Briggs & Stratton’s Prius ancestor

Everyone knows Briggs & Stratton lawn mowers, snow blowers and small utility engines. However, very few people are aware this major U.S. manufacturer once built a genuine hybrid car, long before consumers started buying them in large numbers.

About 15 years before Toyota unveiled its Prius prototype at the 1995 Frankfurt Auto Show, the Milwaukee-based mower manufacturer, Briggs & Stratton, presented this intriguing 6-wheeler with hybrid powertrain. Built on a chassis borrowed from a Montréal-made Marathon C-360 electric truck, its design was produced by Brook Stevens and his son Kip.
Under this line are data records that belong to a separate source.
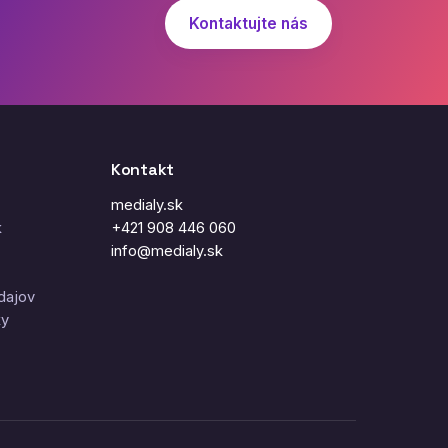
Kontaktujte nás
Kontakt
medialy.sk
k
+421 908 446 060
info@medialy.sk
dajov
ky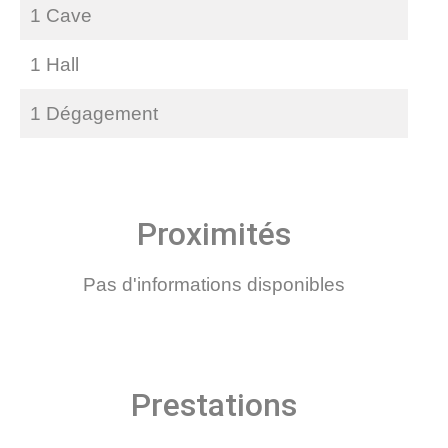
1 Cave
1 Hall
1 Dégagement
Proximités
Pas d'informations disponibles
Prestations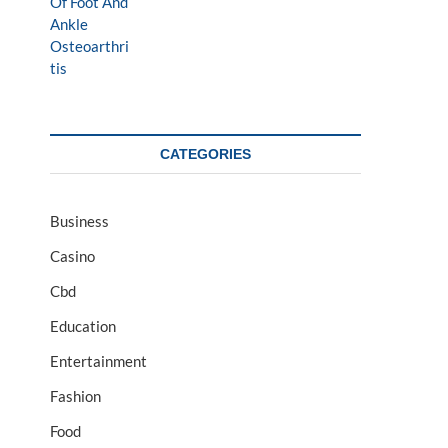
CATEGORIES
Business
Casino
Cbd
Education
Entertainment
Fashion
Food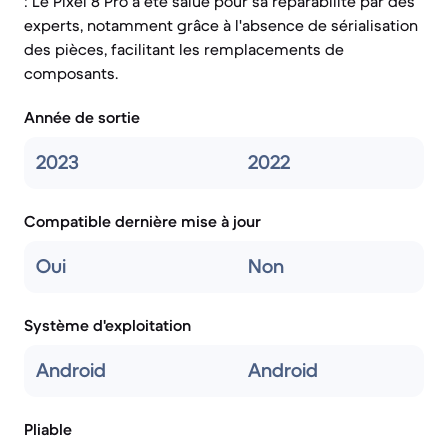
: Le Pixel 8 Pro a été salué pour sa réparabilité par des
experts, notamment grâce à l'absence de sérialisation
des pièces, facilitant les remplacements de
composants.
Année de sortie
2023
2022
Compatible dernière mise à jour
Oui
Non
Système d'exploitation
Android
Android
Pliable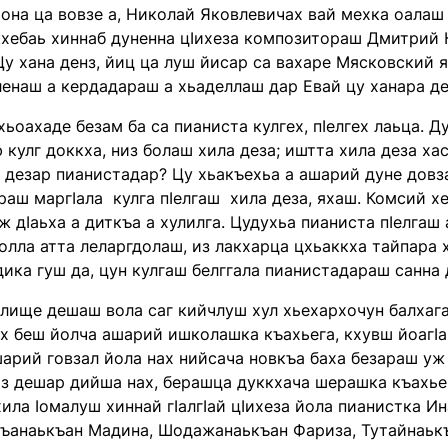
Сона ца вовзе а, Николай Яковлевичах вай мехка оалаш
кхебаь хиннаб дуненна цӏихеза композитораш Дмитрий 
у хана денз, йиц ца луш йисар са вахаре Мясковский ях
ленаш а кердадараш а хьаделлаш дар Евай цу ханара д
хьоахаде безам ба са пианиста кулгех, пӏелгех лаьца. 
 кулг доккха, низ болаш хила деза; иштта хила деза хас
 дезар пианистадар? Цу хьакъехьа а ашарий дуне довз
аш маргӏала кулга пӏелгаш хила деза, яхаш. Комсий хет
ж дӏаьха а диткъа а хулилга. Цудухьа пианиста пӏелгаш а
ӏолла атта леларгдолаш, из лакхарца цхьаккха тайпара
дика гуш да, цун кулгаш белггала пианистадараш санна 
ище дешаш вола саг кийчлуш хул хьехархочун балхага 
х беш йолча ашарий ишколашка къахьега, кхувш йоагӏа 
арий говзал йола нах нийсача новкъа баха безараш уж 
 из дешар дийша нах, берашца дуккхача шерашка къахь
ила ӏомалуш хиннай гӏалгӏай цӏихеза йола пианистка И
ъанаькъан Мадина, Шодажанаькъан Фариза, Тутайнаькъ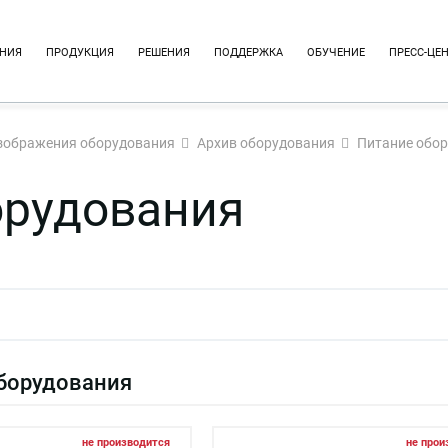
НИЯ
ПРОДУКЦИЯ
РЕШЕНИЯ
ПОДДЕРЖКА
ОБУЧЕНИЕ
ПРЕСС-ЦЕ
зображения оборудования
Архив оборудования
Питание обо
орудования
борудования
не производится
не прои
This hatchback coupe was powered by a 0.7 L B&S 42 two-cylinder motor, producing 18 hp, paired with a 6 kW (8 hp) Baldor electric motor powered by 12 lead-acid batteries totalling 454 kg— hence the necessity of having two axles at the rear to support such a mass.

Described as “practical and realistic” by the manufacturer, this prototype could travel in hybrid mode but also via electric propulsion over 50 to 100 km. The manufacturer gave it an average consumption close to 5.4 L/100 km, but its top speed was limited to less than 90 km/h. A project without a future, this unusual prototype was used above all to promote the B&S 42 engine, a novelty of the moment.